Questo è un posto pubblico, mi vedono mezza spogliata… Io non
mi faccio vedere spogliata nemmeno da mia madre! La stanza del
bagno non si chiude: manca il pezzetto che ferma la barretta di
metallo. Sulla porta c’è scritto Prima di entrare bussare, ma non
lo fanno. Perciò mi sembra sciocco scriverlo. Forse gli altri sono
più disinibiti, avranno i loro usi… Delle volte non riesco a finire
le mie funzioni: devo uscire fuori perché c’è da prendere la terapia
o i pasti. Tante volte gli infermieri mi sono venuti a bussare alla
porta del bagno!
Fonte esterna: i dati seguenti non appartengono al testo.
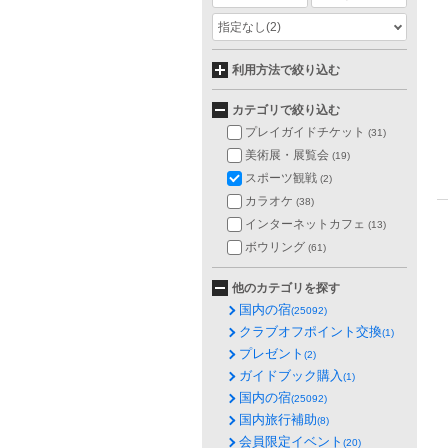
指定なし
(2)
利用方法で絞り込む
カテゴリで絞り込む
プレイガイドチケット
(31)
美術展・展覧会
(19)
スポーツ観戦
(2)
カラオケ
(38)
インターネットカフェ
(13)
ボウリング
(61)
他のカテゴリを探す
国内の宿
(25092)
クラブオフポイント交換
(1)
プレゼント
(2)
ガイドブック購入
(1)
国内の宿
(25092)
国内旅行補助
(8)
会員限定イベント
(20)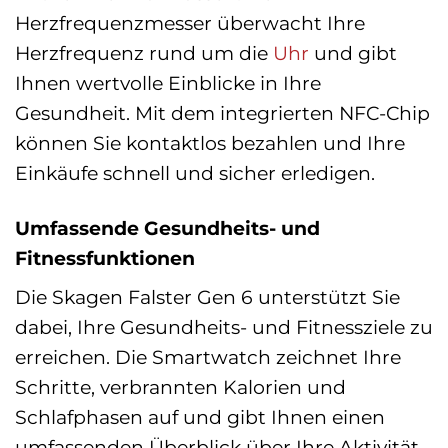
Herzfrequenzmesser überwacht Ihre
Herzfrequenz rund um die
Uhr
und gibt
Ihnen wertvolle Einblicke in Ihre
Gesundheit. Mit dem integrierten NFC-Chip
können Sie kontaktlos bezahlen und Ihre
Einkäufe schnell und sicher erledigen.
Umfassende Gesundheits- und
Fitnessfunktionen
Die Skagen Falster Gen 6 unterstützt Sie
dabei, Ihre Gesundheits- und Fitnessziele zu
erreichen. Die Smartwatch zeichnet Ihre
Schritte, verbrannten Kalorien und
Schlafphasen auf und gibt Ihnen einen
umfassenden Überblick über Ihre Aktivität.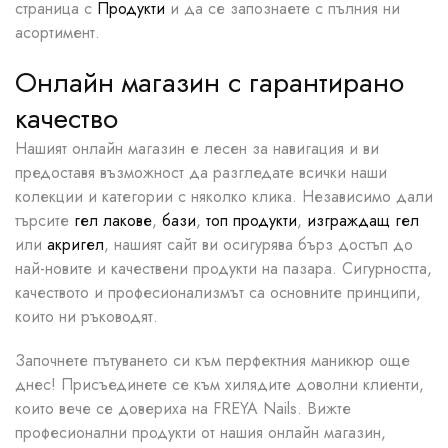
страница с
Продукти
и да се запознаете с пълния ни
асортимент.
Онлайн магазин с гарантирано
качество
Нашият онлайн магазин е лесен за навигация и ви
предоставя възможност да разгледате всички наши
колекции и категории с няколко клика. Независимо дали
търсите
гел лакове
,
бази
,
топ продукти
,
изграждащ гел
или
акригел
, нашият сайт ви осигурява бърз достъп до
най-новите и качествени продукти на пазара. Сигурността,
качеството и професионализмът са основните принципи,
които ни ръководят.
Започнете пътуването си към перфектния маникюр още
днес! Присъединете се към хилядите доволни клиенти,
които вече се довериха на FREYA Nails. Вижте
професионални продукти от нашия онлайн магазин,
Oppure sentirsi dire: “Alzati, perché ci devo venire io!”. Sicché poi mi sento tutta da rifare! Mi dà noia rimanere
sempre a metà, dover finire sempre di lavarmi, avere cose non finite. Qui bisogna essere puntuali. E poi c’è il fatto che gli infermieri
mi vogliono guardare in bocca come ai cavalli, perché dicono che
non voglio prendere le pasticche. E poi il vitto: un infermiere l’altro giorno si è accorto che non mi andavano i pasti del vassoio, e
mi ha detto: “Se non ti va, ci sono altre persone che ne hanno bisogno più di te!”. Allora vuol dire che sono sana e robusta?! Sono
tante piccole cose…!
– Pensavo che comunque questo periodo che lei deve passare
fuori di casa sua potrebbe diventare interessante. Come posso aiutarla ad alleggerire alcuni aspetti di questo ricovero che sono così
spiacevoli per lei?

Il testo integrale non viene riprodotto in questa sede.